Through the lens of eurythmy, she described the human being as a constellation of interweaving forces: the physical, etheric, astral, and the I - the spiritual core that brings consciousness and direction to the whole human being. These layers, she suggested, are not abstract concepts but living realities that shape how we think, feel, and act. When they move in harmony, we experience presence - a fleeting but profound alignment where life feels fluid, creative, and whole. 
Jan’s words reminded us that we only ever partly know ourselves. Our self-knowledge grows in relationship, through encounters with others and through the shared work of community. She highlighted that each meeting becomes part of our biography - a space where something new can enter and transform both people. To meet another person in truth and with curiosity is to participate in evolution itself. 

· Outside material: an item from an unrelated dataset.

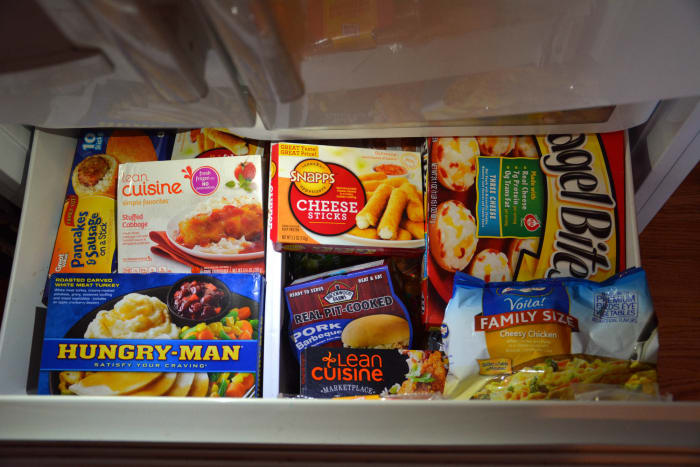 At what (x,y) coordinates should I click in order to perform the action: click on freezer drawer. Please return your answer as a coordinate pair (x, y). Image resolution: width=700 pixels, height=467 pixels. Looking at the image, I should click on (288, 419).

This perspective resonates deeply with the work of education. Every classroom, conversation, and faculty dialogue becomes an opportunity to awaken the higher capacities of the human being, to balance thinking with warmth of feeling and steadiness of will. Education, seen this way, is a living art of alignment: holding structure while allowing movement; guiding without fixing; creating space where the human spirit can appear and grow. 
Jan Baker-Finch’s visit and the dynamic work of the Pacifica students, offered more than a performance and a talk. They offered a gesture: an image of how life itself moves through form and relationship. For that reminder, and for the stillness it left in the room, we are deeply grateful.
Bruce Lee
Executive Director
From deep in my heart this world I love -
The green, green hills and the mountains above,
The sea so blue and the sunlight gold,
And everthing that I behold.
And I become stronger as I grow,
For all of God's Angels are with me I know.
Angels of water, fire, earth and air,
Always stay by me. This is my prayer.